Show every line in the entries below where the word "made" appears.

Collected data

↓↓↓

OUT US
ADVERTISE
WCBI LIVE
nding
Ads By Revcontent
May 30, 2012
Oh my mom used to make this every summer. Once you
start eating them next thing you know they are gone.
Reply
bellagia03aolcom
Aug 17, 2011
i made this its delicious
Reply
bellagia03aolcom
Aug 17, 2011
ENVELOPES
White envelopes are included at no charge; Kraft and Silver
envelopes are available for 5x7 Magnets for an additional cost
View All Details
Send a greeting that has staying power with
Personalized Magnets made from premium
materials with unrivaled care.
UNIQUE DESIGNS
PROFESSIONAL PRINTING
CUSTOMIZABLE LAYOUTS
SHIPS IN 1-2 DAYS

↑↑↑
↓↓↓

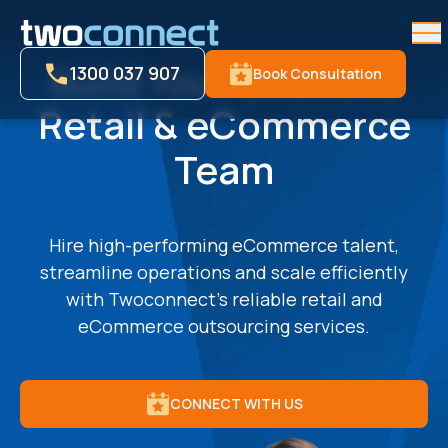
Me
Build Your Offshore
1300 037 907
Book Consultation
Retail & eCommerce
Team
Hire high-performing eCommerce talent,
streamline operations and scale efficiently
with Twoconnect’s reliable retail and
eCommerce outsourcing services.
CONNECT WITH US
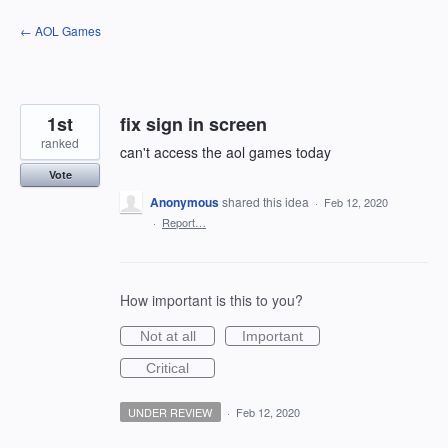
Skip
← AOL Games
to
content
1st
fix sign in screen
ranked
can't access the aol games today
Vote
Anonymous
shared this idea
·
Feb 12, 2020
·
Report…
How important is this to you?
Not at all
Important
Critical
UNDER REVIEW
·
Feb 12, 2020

↑↑↑

SOLUTION FOR THIS TASK:
i made this its delicious
Personalized Magnets made from premium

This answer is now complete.